Implementation of ‘K/DOQI Clinical Practice Guidelines for Bone Metabolism and Disease in Chronic Kidney Disease’ after the introduction of cinacalcet in a population of patients on chronic haemodialysis

Maria Dolores Arenas1, Fernando Alvarez-Ude2, Maria Teresa Gil1, Analía Moledous1, Tamara Malek1, Carlos Nuñez1, Ramón Devesa1, Maria Antonia Carretón1 and Antonio Soriano1

1Nephrology Department, Hospital Perpetuo Socorro, Plaza Dr Gomez ulla, 15, 03013 Alicante and 2Hospital General, Segovia, Spain

Correspondence and offprint requests to: M. D. Arenas, Hospital Perpetuo Socorro, Plaza Dr Gómez Ulla, 15, 03013 Alicante, Spain. Email: lola{at}olemiswebs.com; arenasd{at}perpetuosocorro.nehos.com



  Abstract

Background. The purpose of the present study was to evaluate the impact of cinacalcet administration on the attainment of Kidney Disease Outcomes Quality Initiative of the National Kidney Foundation (NFK-K/DOQI) targets, in a group of dialysis patients with secondary hyperparathyroidism that were not controlled with vitamin D metabolites due to inadequate elevations in serum calcium and/or phosphorus.

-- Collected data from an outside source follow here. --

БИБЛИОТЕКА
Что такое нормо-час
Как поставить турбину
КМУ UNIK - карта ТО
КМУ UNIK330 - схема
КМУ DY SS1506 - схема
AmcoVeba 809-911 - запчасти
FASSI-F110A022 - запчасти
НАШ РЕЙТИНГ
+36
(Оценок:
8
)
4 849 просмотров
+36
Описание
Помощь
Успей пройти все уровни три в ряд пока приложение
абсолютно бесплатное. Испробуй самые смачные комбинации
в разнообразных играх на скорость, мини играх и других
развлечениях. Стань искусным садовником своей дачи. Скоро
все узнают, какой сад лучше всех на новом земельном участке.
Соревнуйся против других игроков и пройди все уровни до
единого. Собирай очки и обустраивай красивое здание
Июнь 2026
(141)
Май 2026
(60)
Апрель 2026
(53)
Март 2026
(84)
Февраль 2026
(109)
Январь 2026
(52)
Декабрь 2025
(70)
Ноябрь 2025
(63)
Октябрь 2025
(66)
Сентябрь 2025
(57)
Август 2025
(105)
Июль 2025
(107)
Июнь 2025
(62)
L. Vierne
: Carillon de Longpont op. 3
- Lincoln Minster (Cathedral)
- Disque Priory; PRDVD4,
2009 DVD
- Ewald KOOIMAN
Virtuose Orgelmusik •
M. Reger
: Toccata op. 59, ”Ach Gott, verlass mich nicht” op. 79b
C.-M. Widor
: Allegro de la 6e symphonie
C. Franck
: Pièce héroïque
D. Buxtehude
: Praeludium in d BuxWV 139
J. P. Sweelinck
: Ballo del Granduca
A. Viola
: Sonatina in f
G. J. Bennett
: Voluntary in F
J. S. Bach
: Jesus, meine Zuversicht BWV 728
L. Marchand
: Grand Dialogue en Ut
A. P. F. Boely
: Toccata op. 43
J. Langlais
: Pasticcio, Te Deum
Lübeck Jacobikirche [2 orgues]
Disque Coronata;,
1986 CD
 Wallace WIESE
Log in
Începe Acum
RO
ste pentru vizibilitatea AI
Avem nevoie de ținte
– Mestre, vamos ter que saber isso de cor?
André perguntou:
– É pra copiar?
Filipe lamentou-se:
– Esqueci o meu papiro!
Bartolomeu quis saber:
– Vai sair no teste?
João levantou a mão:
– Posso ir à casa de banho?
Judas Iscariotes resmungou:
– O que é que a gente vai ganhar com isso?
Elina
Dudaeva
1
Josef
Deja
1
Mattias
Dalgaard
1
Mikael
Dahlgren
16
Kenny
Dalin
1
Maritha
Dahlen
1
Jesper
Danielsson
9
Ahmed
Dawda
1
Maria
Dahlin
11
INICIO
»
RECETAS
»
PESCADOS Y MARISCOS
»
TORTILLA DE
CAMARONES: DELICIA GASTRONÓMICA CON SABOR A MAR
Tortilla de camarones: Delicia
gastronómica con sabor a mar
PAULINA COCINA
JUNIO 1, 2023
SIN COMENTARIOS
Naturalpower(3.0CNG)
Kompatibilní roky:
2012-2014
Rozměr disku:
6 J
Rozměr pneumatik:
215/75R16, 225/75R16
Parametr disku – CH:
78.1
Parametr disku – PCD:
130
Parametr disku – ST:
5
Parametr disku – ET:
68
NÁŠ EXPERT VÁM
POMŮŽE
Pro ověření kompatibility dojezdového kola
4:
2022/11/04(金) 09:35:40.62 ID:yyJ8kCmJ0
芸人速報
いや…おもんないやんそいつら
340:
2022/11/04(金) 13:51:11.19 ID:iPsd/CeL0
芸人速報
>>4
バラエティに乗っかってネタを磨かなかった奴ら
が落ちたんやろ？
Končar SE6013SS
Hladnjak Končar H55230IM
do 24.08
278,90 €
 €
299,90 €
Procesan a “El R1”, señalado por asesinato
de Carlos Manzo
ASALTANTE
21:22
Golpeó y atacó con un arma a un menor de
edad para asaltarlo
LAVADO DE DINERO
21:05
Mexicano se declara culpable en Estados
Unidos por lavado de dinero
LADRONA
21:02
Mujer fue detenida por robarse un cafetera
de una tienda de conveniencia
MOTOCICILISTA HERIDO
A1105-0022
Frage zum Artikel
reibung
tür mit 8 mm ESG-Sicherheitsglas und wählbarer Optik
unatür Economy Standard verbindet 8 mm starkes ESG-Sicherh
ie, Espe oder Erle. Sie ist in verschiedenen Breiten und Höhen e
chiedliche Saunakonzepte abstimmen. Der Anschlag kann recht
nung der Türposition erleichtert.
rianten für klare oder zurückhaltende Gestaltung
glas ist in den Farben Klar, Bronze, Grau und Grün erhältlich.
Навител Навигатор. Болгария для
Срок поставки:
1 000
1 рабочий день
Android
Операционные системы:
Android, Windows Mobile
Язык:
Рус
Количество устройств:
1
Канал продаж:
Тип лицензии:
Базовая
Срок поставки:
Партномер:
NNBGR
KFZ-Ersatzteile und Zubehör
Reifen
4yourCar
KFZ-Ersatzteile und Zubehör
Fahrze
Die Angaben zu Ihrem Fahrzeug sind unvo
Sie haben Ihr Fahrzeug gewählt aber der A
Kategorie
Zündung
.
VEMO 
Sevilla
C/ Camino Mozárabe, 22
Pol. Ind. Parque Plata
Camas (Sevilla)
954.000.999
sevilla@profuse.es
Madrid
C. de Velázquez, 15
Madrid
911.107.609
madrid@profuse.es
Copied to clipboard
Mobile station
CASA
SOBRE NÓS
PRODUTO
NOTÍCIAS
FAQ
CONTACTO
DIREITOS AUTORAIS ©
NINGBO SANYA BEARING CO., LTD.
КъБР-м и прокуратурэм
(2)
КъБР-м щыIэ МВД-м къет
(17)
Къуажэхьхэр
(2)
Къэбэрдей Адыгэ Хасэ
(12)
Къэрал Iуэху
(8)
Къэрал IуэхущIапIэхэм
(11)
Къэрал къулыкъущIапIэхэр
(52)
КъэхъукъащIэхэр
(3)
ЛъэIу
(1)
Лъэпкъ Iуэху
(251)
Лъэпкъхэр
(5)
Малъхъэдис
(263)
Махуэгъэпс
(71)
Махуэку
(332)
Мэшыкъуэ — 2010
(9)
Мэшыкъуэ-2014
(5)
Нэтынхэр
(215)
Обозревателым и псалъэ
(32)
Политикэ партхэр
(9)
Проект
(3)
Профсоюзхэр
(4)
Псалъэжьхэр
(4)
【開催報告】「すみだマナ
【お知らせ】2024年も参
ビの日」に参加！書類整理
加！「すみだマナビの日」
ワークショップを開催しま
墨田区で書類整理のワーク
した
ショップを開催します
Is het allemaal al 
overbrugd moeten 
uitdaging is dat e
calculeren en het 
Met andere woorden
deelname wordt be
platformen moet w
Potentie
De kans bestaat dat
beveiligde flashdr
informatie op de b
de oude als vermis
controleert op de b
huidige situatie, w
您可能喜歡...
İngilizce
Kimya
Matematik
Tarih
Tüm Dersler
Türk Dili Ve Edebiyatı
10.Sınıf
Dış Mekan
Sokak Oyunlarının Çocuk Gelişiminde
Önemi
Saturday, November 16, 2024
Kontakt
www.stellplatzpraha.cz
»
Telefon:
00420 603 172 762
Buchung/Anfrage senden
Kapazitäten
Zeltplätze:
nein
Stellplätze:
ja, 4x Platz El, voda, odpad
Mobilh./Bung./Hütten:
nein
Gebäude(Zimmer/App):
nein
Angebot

Methods. Twenty-eight patients undergoing haemodialysis that presented secondary hyperparathyroidism (PTH > 300 pg/ml) with difficulty to use vitamin D either because of hypercalcaemia (>10.2 mg/dl) and/or hyperphosphoraemia (>5.5 mg/dl) were included in this study. The follow-up period was 9 months before and after the introduction of cinacalcet. We started by adding 30 mg of cinacalcet orally once daily to their previous vitamin D metabolite treatment. The following variables were calculated and recorded: the mean of all measurements of serum Ca, P and parathyroid hormones (PTH), and Ca x P in each patient; calcium in dialysate (mEq/l); doses of vitamin D administered; doses of cinacalcet used, and the average prescription of calcium–based phosphate binders, sevelamer hydrochloride and aluminum binders, corresponding to two periods according to the introduction of cinacalcet. The proportions of patients with different serum Ca levels as well as serum P levels; serum PTH levels and CaxP at the beginning and at the end of the nine month period of treatment with cinacalcet were calculated.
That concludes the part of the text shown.